"Nous les Grecs, nous avons besoin d'un changement de politique en Europe: Seule l'élection présidentielle française peut le permettre": dès mars, dans une Grèce au bout du rouleau, le nom de François Hollande signifiait espoir, même dans les discussions de voisinage.
Dans ce pays francophile, où en deux ans de crise aigüe, pratiquement chaque Grec est devenu capable d'expliquer aussi bien le fonctionnement des arcanes bruxelloises que celui des "spreads" (écarts de taux) obligataires, la campagne présidentielle française a été scrutée et commentée avec passion.

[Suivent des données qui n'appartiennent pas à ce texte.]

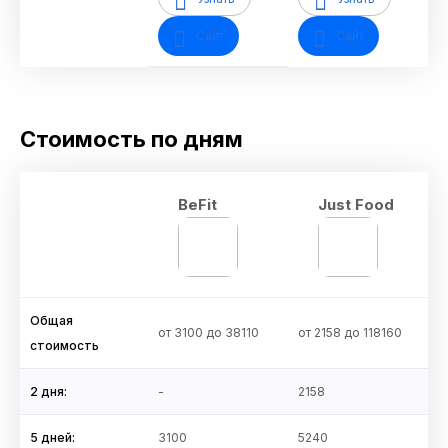
Сайт
Сайт
Стоимость по дням
BeFit
Just Food
Общая
от 3100 до 38110
от 2158 до 118160
стоимость
2 дня:
-
2158
5 дней:
3100
5240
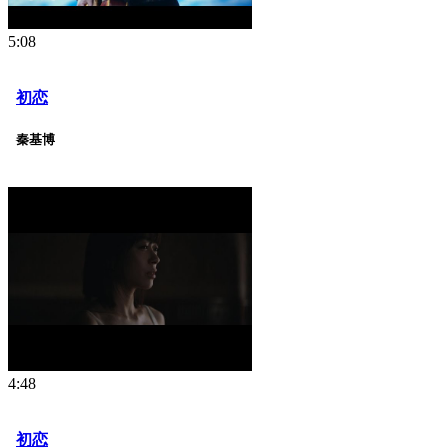
5:08
初恋
秦基博
4:48
初恋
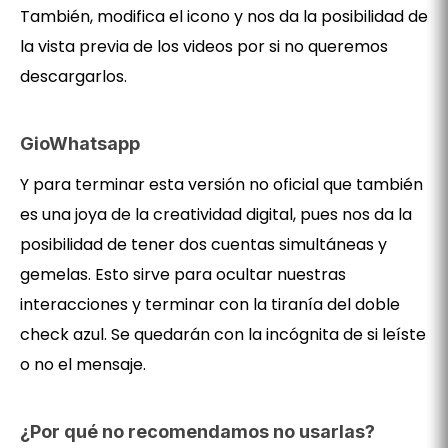
También, modifica el icono y nos da la posibilidad de
la vista previa de los videos por si no queremos
descargarlos.
GioWhatsapp
Y para terminar esta versión no oficial que también
es una joya de la creatividad digital, pues nos da la
posibilidad de tener dos cuentas simultáneas y
gemelas. Esto sirve para ocultar nuestras
interacciones y terminar con la tiranía del doble
check azul. Se quedarán con la incógnita de si leíste
o no el mensaje.
¿Por qué no recomendamos no usarlas?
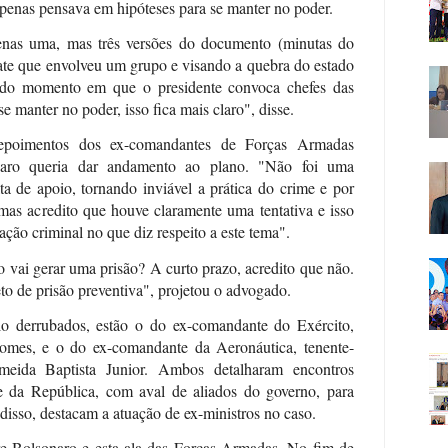
apenas pensava em hipóteses para se manter no poder.
nas uma, mas três versões do documento (minutas do
bate que envolveu um grupo e visando a quebra do estado
r do momento em que o presidente convoca chefes das
 manter no poder, isso fica mais claro", disse.
epoimentos dos ex-comandantes de Forças Armadas
naro queria dar andamento ao plano. "Não foi uma
lta de apoio, tornando inviável a prática do crime e por
 mas acredito que houve claramente uma tentativa e isso
ção criminal no que diz respeito a este tema".
o vai gerar uma prisão? A curto prazo, acredito que não.
o de prisão preventiva", projetou o advogado.
o derrubados, estão o do ex-comandante do Exército,
omes, e o do ex-comandante da Aeronáutica, tenente-
meida Baptista Junior. Ambos detalharam encontros
e da República, com aval de aliados do governo, para
disso, destacam a atuação de ex-ministros no caso.
re Bolsonaro e esta ala das Forças Armadas. No fim de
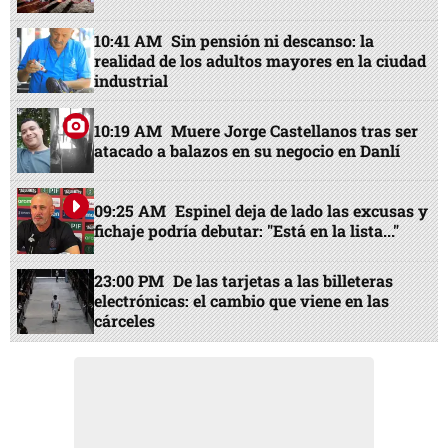
10:41 AM
Sin pensión ni descanso: la
realidad de los adultos mayores en la ciudad
industrial
10:19 AM
Muere Jorge Castellanos tras ser
atacado a balazos en su negocio en Danlí
09:25 AM
Espinel deja de lado las excusas y
fichaje podría debutar: "Está en la lista..."
23:00 PM
De las tarjetas a las billeteras
electrónicas: el cambio que viene en las
cárceles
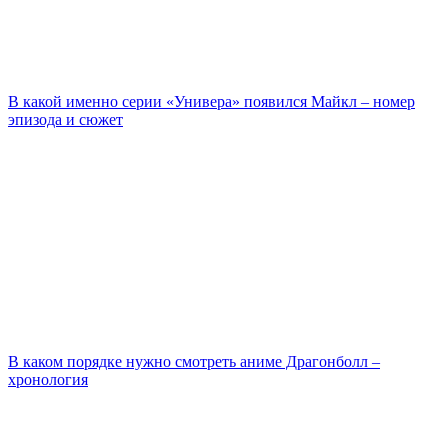
В какой именно серии «Универа» появился Майкл – номер
эпизода и сюжет
В каком порядке нужно смотреть аниме Драгонболл –
хронология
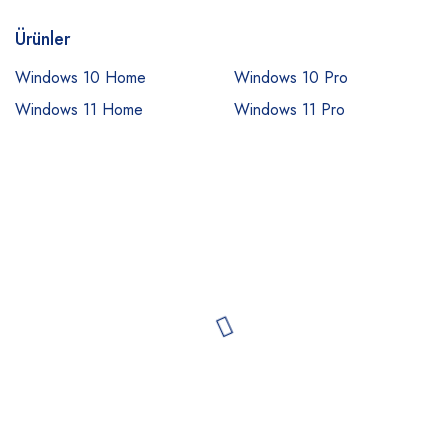
Ürünler
Windows 10 Home
Windows 10 Pro
Windows 11 Home
Windows 11 Pro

Lundi matin, la Grèce s'est réveillée en plein chaos politique après un vote de colère dimanche qui a propulsé au parlement des partis hostiles aux mesures de rigueur et laminé ceux qui s'étaient engagés vis-à-vis des créanciers du pays à poursuivre la politique d'austérité.
Malgré l'impasse politique dans laquelle se trouve le pays sans majorité et sans gouvernement, les journaux continuent de consacrer beaucoup de place à l'élection française, plaçant tous leurs espoirs sur le président élu François Hollande pour qu'il desserre l'étau d'austérité qui étrangle la Grèce.
"Si la Grèce parvient à une entente nationale, elle gagne du temps jusqu'à ce que le nouveau président de la France assume ses fonctions", a écrit le quotidien To Vima. "Personne ne sait ce que François Hollande va faire. S'il soutient la Grèce à travers la logique de la croissance, il n'est pas exclu que la partie soit gagnée. Si Hollande décide de s'asseoir à la table des négociations, le problème grec pourrait bientôt devenir un problème européen" ajoutait-il.
L'ancien Premier ministre socialiste Georges Papandréou, qui a réussi à être réélu député dimanche dans son fief de Patras alors que nombre de ses anciens ministres ont perdu leur siège sur l'autel des baisses de pension et de salaires qu'ils avaient impulsées, a été l'un des premiers hommes politiques à saluer le "vent du changement" en Europe.
Le quotidien Ta Nea a repris pendant la campagne en énorme un titre volé à l'économiste Thomas Piketty: "François Hollande, Roosevelt de l'Europe", en soulignant le besoin d'un "New Deal" en Europe autour de mesures d'investissements publics pour relancer la croissance, tandis que le très libéral Kathimerini a estimé que le nouveau président français "redéfinirait l'axe franco-allemand".
Dans ce contexte, la tentative mercredi du leader de gauche radical Alexis Tsipras de rencontrer François Hollande avant même sa prise de fonctions pour lui demander de s'engager sur l'austérité afin de contrebalancer les pressions allemandes, consacre aux yeux des Grecs le rôle d'arbitre européen donné au nouveau président.
"Après les élections, François Hollande représente le grand espoir qu'on arrive à un changement de rapports de force et une révision de la politique européenne" résume pour l'AFP le politologue Georges Séfertzis. "Tsipras perçoit cette perspective de changement européen comme un appui très fort à sa propre perspective d'avoir un gouvernement en Grèce qui résistera au mémorandum" d'accord prévoyant des mesures de rigueur en échange de prêts internationaux.
Toute la Grèce pense la même chose, ajoute-t-il. "Car ce qui se passe en France est toujours très important pour la Grèce, où beaucoup sont persuadés que c'est grâce à (l'ex-président français) Valery Giscard d'Estaing que le pays est entré dans la Communauté économique européenne" (CEE). "Ils aimaient Sarkozy aussi, car il rappelait souvent son origine grecque de Salonique, mais c'était plutôt sentimental que politique", ajoute-t-il.